Started with an axle flip to get it in the air.


















Then made it tall enough for me to stand inside!










Then stairs and a roof!


----------



## MarshJr. (Jul 29, 2005)

that thing looks familiar....

looks good


----------



## atcfisherman (Oct 5, 2006)

Awesome!!! I have thought about doing the same thing. That way I can move it around with my ATV to different spots.


----------



## BANGaRANG (Aug 23, 2009)

Thanks
Update: It's done and in the woods!
I had a little trouble on the way out. I was hoping those dry rot tires would make it out to the lease. Turns out I was wrong! Luckily, it happened within a couple miles of a tire shop that sold used tires!

I made the windows too tall, so I took some scrap pieces and made some visors. The inside is water sealed and the outside is rolled on outdoor paint (one gallon barely covered it!).

It actually towed really well! I thought a semi would pass me and blow it over, but no fishtailing, wobble, sway, etc. Even when the tire blew. mpg sucked! I tied the roof down, but I don't think it was necessary.

It should serve us well during the season.
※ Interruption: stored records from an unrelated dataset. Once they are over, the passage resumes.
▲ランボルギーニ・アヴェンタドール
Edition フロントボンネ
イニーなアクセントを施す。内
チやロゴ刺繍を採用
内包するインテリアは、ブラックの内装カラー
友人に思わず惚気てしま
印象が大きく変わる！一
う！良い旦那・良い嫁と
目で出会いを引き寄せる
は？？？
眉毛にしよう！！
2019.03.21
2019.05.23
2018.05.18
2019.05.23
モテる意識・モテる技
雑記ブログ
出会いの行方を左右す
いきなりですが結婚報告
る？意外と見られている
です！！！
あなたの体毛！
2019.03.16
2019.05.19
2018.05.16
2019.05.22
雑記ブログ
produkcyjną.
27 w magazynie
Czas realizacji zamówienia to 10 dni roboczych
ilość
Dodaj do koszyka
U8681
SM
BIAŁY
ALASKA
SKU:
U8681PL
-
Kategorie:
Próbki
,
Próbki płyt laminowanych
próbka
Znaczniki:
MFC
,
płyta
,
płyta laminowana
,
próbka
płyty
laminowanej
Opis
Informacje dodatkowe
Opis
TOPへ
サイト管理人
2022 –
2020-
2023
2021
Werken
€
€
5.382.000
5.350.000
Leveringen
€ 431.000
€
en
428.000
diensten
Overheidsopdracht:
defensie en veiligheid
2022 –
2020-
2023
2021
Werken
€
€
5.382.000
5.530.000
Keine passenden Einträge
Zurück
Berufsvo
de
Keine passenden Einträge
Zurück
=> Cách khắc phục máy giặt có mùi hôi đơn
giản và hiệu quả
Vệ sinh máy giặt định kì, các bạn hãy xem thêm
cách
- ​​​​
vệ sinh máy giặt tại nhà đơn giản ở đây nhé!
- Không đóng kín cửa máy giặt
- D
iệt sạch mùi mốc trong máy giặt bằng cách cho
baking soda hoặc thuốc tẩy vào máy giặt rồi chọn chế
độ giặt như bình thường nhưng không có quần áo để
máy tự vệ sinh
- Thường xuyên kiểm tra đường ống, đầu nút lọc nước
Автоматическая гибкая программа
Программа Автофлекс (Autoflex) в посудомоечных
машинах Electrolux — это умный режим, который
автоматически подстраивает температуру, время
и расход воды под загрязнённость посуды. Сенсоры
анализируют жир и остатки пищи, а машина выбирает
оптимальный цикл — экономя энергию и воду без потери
Out of season it will be a mobile hog annihilating machine!
:cheers:


----------



## BATWING (May 9, 2008)

Now that is 2 Cool !!!!


----------



## coup de grace (Aug 7, 2010)

*real nice.*


----------



## Trailer Rig (Jul 25, 2011)

Awesome, big & cozy, be sure to recoat that OSB board annually to prevent water entry.We learned that one the hard way.


----------